Привратник кивнул, как бы говоря: «Ну а я о чем?», а затем продолжил:
— А ведь для того, чтобы удовлетворить это истекающее слюной, желудочным соком и похотью чудовище вовсе не надо было ничего из того, чему ты сподобился научиться. Даже тех денег, которые ты тратил на удовлетворение своего животного. Достаточно было только вставить в этот участок мозга пару проводков и раздражать «центр удовольствий» слабыми разрядами электричества…
Кроме того, то дряблое, с жирком и отдышкой, с поношенными связками и разболтанными суставами тело, которое было у некоторых из вас до прихода в монастырь и которое характерно для подавляющего большинства обычных людей, вряд ли сможет оказаться достойным сосудом для того духа, той души, которую вы, я уверен, сумеете взрастить в себе. Да и те, кто считал себя в достаточно приличной форме, — тут он бросил взгляд в сторону Ирайра и Волка, — разве не видят, что они несколько переоценивали свои кондиции.
Ирайр покосился на Волка и, встретив его ироничный взгляд, ухмыльнулся. Да уж, что тут скажешь…
— Ну и, наконец, — брат Игорь посерьезнел, — если вы решитесь не останавливаться на достигнутом, а встанете на путь Воина, то, кто бы ни стал вашим Учителем, ему будет гораздо легче подготовить вас к опасностям того пути, который вы изберете.

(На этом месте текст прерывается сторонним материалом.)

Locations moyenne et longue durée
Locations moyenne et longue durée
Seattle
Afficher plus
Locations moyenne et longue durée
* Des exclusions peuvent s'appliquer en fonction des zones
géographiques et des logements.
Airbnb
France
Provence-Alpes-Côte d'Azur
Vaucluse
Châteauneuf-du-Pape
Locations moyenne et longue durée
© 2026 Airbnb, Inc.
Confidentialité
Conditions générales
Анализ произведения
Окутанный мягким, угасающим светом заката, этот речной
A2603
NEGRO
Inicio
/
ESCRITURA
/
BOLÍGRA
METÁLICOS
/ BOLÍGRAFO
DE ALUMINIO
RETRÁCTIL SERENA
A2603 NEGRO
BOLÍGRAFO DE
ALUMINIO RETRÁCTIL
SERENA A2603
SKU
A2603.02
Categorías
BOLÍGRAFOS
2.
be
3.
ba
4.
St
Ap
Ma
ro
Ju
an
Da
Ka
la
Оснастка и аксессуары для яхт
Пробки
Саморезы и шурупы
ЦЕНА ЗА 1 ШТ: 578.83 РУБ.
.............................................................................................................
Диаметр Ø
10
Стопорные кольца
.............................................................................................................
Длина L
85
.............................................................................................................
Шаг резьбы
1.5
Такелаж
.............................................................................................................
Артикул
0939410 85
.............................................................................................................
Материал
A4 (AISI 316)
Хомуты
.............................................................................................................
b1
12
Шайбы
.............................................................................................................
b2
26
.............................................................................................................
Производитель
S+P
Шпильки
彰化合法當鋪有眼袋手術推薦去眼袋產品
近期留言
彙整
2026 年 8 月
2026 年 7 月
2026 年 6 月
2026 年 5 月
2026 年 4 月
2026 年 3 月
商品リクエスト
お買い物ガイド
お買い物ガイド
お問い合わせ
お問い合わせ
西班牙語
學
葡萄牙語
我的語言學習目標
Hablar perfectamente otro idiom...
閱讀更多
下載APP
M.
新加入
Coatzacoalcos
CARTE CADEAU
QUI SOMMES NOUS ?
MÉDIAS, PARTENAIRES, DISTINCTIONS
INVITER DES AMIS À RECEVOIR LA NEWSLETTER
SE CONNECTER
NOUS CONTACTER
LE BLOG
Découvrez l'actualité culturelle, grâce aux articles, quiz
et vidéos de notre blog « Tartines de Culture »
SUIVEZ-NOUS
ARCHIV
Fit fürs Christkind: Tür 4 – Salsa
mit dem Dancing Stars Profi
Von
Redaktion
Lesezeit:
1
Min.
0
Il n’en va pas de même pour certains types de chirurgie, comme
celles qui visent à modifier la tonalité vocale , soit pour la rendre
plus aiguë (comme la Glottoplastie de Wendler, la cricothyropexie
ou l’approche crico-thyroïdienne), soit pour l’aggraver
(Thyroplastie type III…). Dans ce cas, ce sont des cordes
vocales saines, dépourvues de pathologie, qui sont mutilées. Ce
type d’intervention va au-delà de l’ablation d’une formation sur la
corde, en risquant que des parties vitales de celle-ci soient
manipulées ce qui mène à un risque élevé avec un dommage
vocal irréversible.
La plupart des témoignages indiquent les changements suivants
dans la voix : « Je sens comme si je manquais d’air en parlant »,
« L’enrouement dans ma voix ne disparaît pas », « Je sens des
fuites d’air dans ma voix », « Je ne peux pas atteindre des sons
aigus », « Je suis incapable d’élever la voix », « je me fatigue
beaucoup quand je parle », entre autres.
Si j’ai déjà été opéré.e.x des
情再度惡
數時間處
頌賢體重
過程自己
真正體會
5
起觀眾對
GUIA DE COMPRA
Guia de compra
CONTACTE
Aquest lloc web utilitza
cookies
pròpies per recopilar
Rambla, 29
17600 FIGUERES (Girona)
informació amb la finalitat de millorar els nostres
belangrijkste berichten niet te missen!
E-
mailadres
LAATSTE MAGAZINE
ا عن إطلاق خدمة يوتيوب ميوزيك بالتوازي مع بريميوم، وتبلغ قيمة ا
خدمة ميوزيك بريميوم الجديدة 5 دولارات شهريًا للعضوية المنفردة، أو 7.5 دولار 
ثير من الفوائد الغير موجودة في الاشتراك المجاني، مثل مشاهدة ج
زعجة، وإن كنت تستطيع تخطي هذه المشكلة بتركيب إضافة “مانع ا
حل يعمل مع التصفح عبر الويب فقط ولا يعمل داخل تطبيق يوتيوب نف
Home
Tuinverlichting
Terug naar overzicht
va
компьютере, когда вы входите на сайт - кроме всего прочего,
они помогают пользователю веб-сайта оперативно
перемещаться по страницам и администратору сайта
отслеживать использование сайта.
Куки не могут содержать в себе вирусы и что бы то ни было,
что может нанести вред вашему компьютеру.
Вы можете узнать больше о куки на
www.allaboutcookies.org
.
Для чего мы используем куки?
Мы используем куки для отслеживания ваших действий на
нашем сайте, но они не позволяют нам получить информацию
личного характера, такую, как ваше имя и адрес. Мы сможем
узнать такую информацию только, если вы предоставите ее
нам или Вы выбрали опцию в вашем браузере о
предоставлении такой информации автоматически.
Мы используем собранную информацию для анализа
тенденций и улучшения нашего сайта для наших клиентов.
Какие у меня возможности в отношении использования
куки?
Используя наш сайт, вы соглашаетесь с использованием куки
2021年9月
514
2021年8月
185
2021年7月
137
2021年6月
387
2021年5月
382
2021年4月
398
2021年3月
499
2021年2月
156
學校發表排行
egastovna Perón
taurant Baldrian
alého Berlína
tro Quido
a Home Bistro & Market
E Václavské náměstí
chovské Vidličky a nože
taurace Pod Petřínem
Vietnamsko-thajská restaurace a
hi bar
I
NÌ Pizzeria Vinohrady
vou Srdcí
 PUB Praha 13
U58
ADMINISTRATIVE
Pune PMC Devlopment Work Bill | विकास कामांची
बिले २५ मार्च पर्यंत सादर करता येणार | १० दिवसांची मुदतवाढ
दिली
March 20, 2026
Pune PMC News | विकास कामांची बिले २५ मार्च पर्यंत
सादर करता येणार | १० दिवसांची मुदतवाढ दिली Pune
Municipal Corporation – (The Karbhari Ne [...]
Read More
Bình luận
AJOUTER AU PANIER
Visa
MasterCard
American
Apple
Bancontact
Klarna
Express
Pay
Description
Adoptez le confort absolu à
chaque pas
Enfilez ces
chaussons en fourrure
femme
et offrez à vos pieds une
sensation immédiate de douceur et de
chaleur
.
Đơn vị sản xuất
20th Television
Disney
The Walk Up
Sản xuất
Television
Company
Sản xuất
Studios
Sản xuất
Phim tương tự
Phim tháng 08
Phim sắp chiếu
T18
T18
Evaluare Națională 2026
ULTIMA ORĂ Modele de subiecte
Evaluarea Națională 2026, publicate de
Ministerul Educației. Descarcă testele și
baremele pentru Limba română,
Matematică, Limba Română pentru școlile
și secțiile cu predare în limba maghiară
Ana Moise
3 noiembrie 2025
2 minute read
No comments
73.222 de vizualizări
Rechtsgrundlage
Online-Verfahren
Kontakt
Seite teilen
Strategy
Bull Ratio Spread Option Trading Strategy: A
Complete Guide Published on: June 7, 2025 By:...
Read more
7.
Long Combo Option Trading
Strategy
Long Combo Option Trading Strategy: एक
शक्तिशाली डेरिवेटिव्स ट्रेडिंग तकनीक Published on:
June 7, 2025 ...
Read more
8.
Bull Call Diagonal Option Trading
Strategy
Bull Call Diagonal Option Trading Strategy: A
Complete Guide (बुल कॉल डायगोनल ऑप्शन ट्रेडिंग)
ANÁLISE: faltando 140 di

Они задумались над словами привратника. Один из уроков, который они уже достаточно твердо усвоили, состоял в том, что не надо спешить давать ответ, пока у тебя не спросили. Возможно, в каждом из них еще сидело оставшееся со времен их простоты нетерпение, которое сейчас толкало их к тому, чтобы искренне закричать: «Да-да, я хочу, я буду, я смогу!!!», но ведь они уже в достаточной мере овладели собой, чтобы не поддаться этому отголоску их прежней простоты…
Их год закончился довольно обыденно. С утра привратник принес им по чашке бульона. Бульона, а не каши, поскольку пару дней назад они закончили десятидневный полный пост, во время которого дозволялась только вода, и брат Игорь пока не был уверен, что их желудки уже готовы принимать твердую пищу. Затем была утренняя молитва в том самом благолепном Храме, в котором они впервые исповедовались друг другу. Потом одиннадцать часов утомительных тренировок, а вечером отец Дитер пригласил их к своей скамейке.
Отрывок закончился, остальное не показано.